Variants decidedly one or the other : First number Byz, second Alex.
Decidedly Byzantine readings even if out numbered mixed with Alexandrian in a western text indicate the two (Byz-Alex) were contemporary.

Vercellensis (a) 100/214 IV
Veronensis (b) 124/184 V
Palatinus (e) 45/139 V
Brixianus (f) 286/54 VI
Claromontanus (h) 46/26 V
Sangallensis (n) 6/6 V
But all of these MSS are Old Latin copies having a "Western" text type. Therefore, none of their readings can be proven to be distinctly Byzantine (i.e., are exclusive to the Byzantine text and not found in MSS of any other text type.) So there's no way of knowing if they aren't really "Western" readings which were taken up into the Byzantine text when it was created at a later date.

BTW, the Alexandrinus Uncial has almost the entire Gospel of Matthew in Byzantine text.
Not only Matthew, but all four Gospels show a Byzantine text of a certain character. The Byzantine text itself has several identifiable sub-families which differ from each other, and the Gospels in Alexandrinus are leading members of Family π. This doesn't help your case, though, since Alexandrinus is 5th century
 

Archangel7

New Member
Originally posted by HankD:
Recently many of these distinctly Byzantine readings have been clearly documented in papyrus fragments of the early 2nd and 3rd centuries by several different researchers.
Sturz offers a list of 150 alleged "distinctively Byzantine" readings in the papyri. However, Sturz' study is flawed for two reasons.

(1) Many of the readings in his list are not "distinctively Byzantine" as he claims -- e.g., the reading εξεστησαν at Mk. 5:42, which is listed as "distinctively Byzantine" even though it's supported by the majority of Latin MSS which have a "Western" text type.

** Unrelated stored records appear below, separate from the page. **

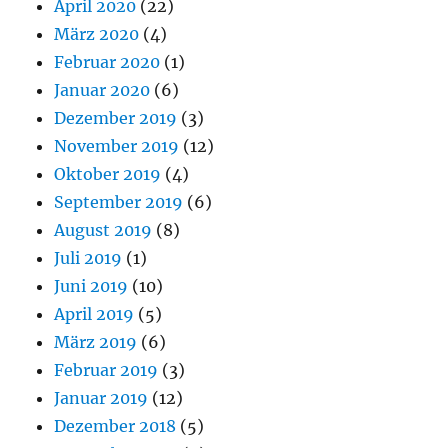
April 2020
(22)
März 2020
(4)
Februar 2020
(1)
Januar 2020
(6)
Dezember 2019
(3)
November 2019
(12)
Oktober 2019
(4)
September 2019
(6)
August 2019
(8)
Juli 2019
(1)
Juni 2019
(10)
April 2019
(5)
März 2019
(6)
Februar 2019
(3)
Januar 2019
(12)
Dezember 2018
(5)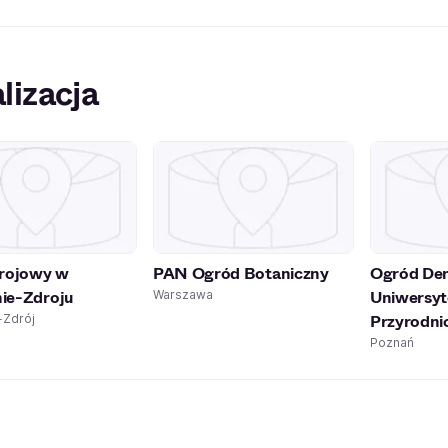
lizacja
drojowy w
PAN Ogród Botaniczny
Ogród Den
ie-Zdroju
Uniwersyt
Warszawa
Przyrodni
Zdrój
Poznań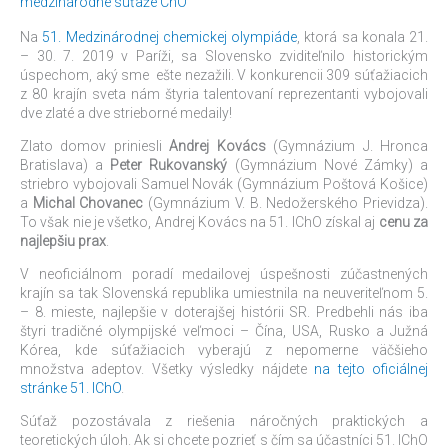
medzinárodné súťaže ChO
chemickej
olympiáde
Na
51. Medzinárodnej chemickej olympiáde
, ktorá sa konala 21.
– 30. 7. 2019 v Paríži, sa Slovensko zviditeľnilo historickým
úspechom, aký sme ešte nezažili. V konkurencii 309 súťažiacich
z 80 krajín sveta nám štyria talentovaní reprezentanti vybojovali
dve zlaté a dve strieborné medaily!
Zlato domov priniesli
Andrej Kovács
(Gymnázium J. Hronca
Bratislava) a
Peter Rukovanský
(Gymnázium Nové Zámky) a
striebro vybojovali Samuel Novák (Gymnázium Poštová Košice)
a
Michal Chovanec
(Gymnázium V. B. Nedožerského Prievidza).
To však nie je všetko, Andrej Kovács na 51. IChO získal aj
cenu za
najlepšiu prax
.
V neoficiálnom poradí medailovej úspešnosti zúčastnených
krajín sa tak Slovenská republika umiestnila na neuveriteľnom 5.
– 8. mieste, najlepšie v doterajšej histórii SR. Predbehli nás iba
štyri tradičné olympijské veľmoci – Čína, USA, Rusko a Južná
Kórea, kde súťažiacich vyberajú z nepomerne väčšieho
množstva adeptov. Všetky výsledky nájdete
na tejto oficiálnej
stránke 51. IChO
.
Súťaž pozostávala z riešenia náročných praktických a
teoretických úloh. Ak si chcete pozrieť s čím sa účastníci 51. IChO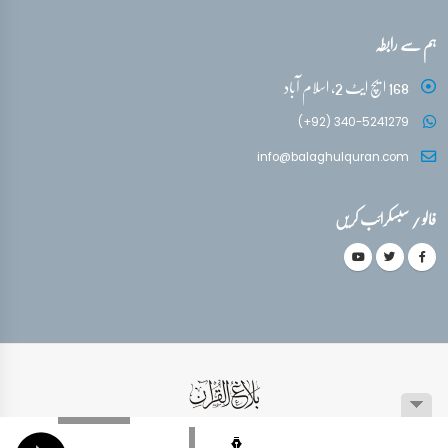
ہم سے رابطہ
168 ایچ ایٹ 2، اسلام آباد
(+92) 340-5241279
info@balaghulquran.com
فالو / سبسکرائب کریں
© کاپی رائٹ 1999-2026 جملہ حقوق محفوظ ہیں۔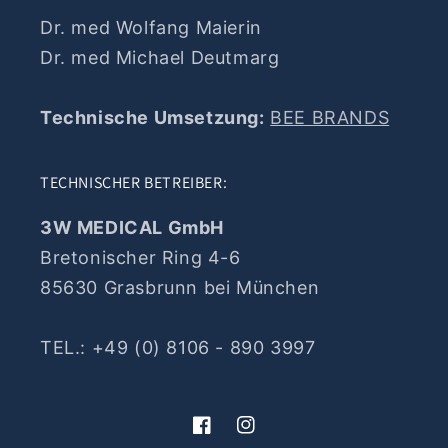
Dr. med Wolfang Maierin
Dr. med Michael Deutmarg
Technische Umsetzung:
BEE BRANDS
TECHNISCHER BETREIBER:
3W MEDICAL GmbH
Bretonischer Ring 4-6
85630 Grasbrunn bei München
TEL.: +49 (0) 8106 - 890 3997
Facebook
Instagram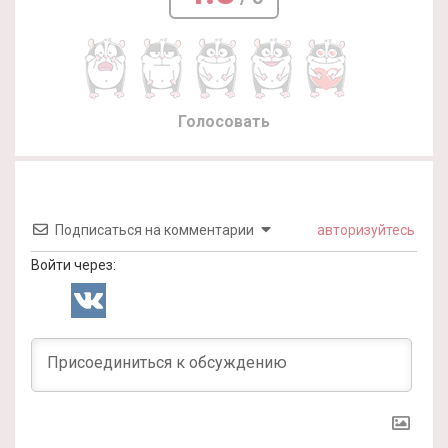
Голосовать
Подписаться на комментарии
авторизуйтесь
Войти через: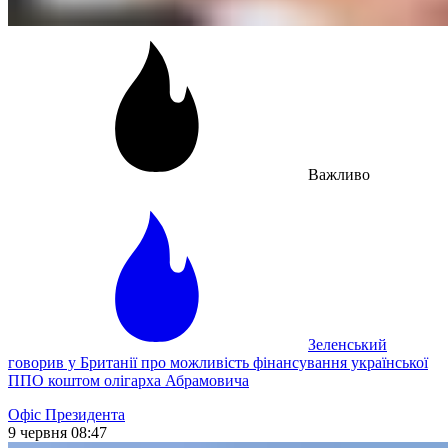
Важливо
Зеленський
говорив у Британії про можливість фінансування української
ППО коштом олігарха Абрамовича
Офіс Президента
9 червня 08:47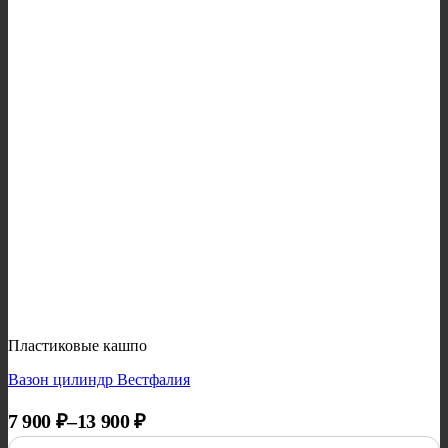
Пластиковые кашпо
Вазон цилиндр Вестфалия
Диапазон цен: 7 900 ₽ – 13 900 ₽
7 900
₽
–
13 900
₽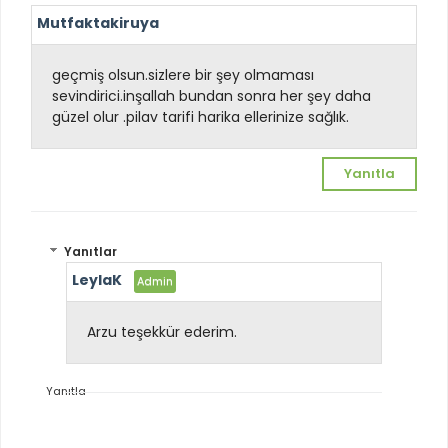
Mutfaktakiruya
geçmiş olsun.sizlere bir şey olmaması
sevindirici.inşallah bundan sonra her şey daha
güzel olur .pilav tarifi harika ellerinize sağlık.
Yanıtla
Yanıtlar
LeylaK
Arzu teşekkür ederim.
Yanıtla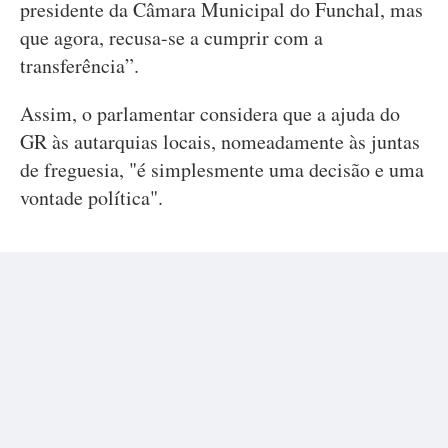
presidente da Câmara Municipal do Funchal, mas
que agora, recusa-se a cumprir com a
transferência”.
Assim, o parlamentar considera que a ajuda do
GR às autarquias locais, nomeadamente às juntas
de freguesia, "é simplesmente uma decisão e uma
vontade política".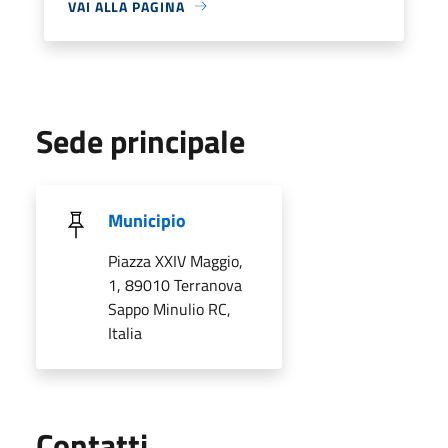
VAI ALLA PAGINA
Sede principale
Municipio
Piazza XXIV Maggio,
1, 89010 Terranova
Sappo Minulio RC,
Italia
Utili
Contatti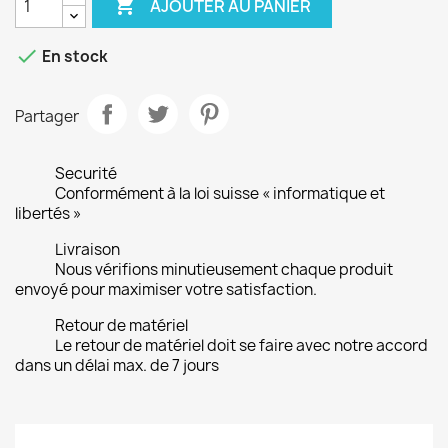

AJOUTER AU PANIER

En stock
Partager
Securité
Conformément à la loi suisse « informatique et
libertés »
Livraison
Nous vérifions minutieusement chaque produit
envoyé pour maximiser votre satisfaction.
Retour de matériel
Le retour de matériel doit se faire avec notre accord
dans un délai max. de 7 jours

(2) The existence of some ancient distinctively Byzantine readings doesn't establish the existence of an ancient Byzantine text type. There's a huge difference between two documents which share a handful of similar readings and two documents which are of the same text type. The KJV and NIV both have identical readings in Mt. 5:3, Jn. 1:1, Jn. 11:35, 1 Cor. 13:9, 1 Cor. 15:43-44a, and Eph. 6:1; however, it would be incorrect to conclude that the KJV and NIV have the same text type (and it would be doubly incorrect to conclude that the NIV as a whole existed back in 1611!
 

HankD

Well-Known Member
Site Supporter
Dear Archangel,

Thanks for the input.
I gave the Sturz hard evidence of a Byzantine reading in papyri p66. Perhaps not conclusive but hard evidence none the less. There are many others. I admit that the vice versa is also possible.
Your objection comparing KJV/NIV with Byz/Alex however is faulty because the papyri are Greek, early and very close to the source, there is no translation or equivalence involved just a copying of the raw text.
As to the translations, the Itala readings are "decidedly" Byzantine/Alexandrian because of reading such as "tree" versus "book" Or words or phrases added/missing. I'm sure you know that translation readings (as opposed to mss copies) can be decidedly one text type or another and the rules and principles involved (Textual Criticism 101) in the text type determination of translations. In fact you used this knowledge in an observation of the the Latin of Mark 5:42.
My observation from the Alexandrinus is that the Byzantine text type was contemporary with the other types within.
I also cited others (Metzger and Aland) who agree with Sturz and state that a strong argument for the Byzantine text type can be made from the papyri.
Anyone may page back and read the posts along with the proofs and citations.
Also for those who are interested here is a URL below for anyone who wants to study and research the text types. It is a starting place.
If you are so inclined but you need to be able decide for yourself.
The exchange between Archangel and I could go on until the Lord returns.
Most of what happens in a text type debate (among others) is wheel-spinning.
But one does need to hear the various points of view and to see the evidences.
Start at the URL.

Be forewarned

Ecclesiastes 12:12 And further, by these, my son, be admonished: of making many books there is no end; and much study is a weariness of the flesh.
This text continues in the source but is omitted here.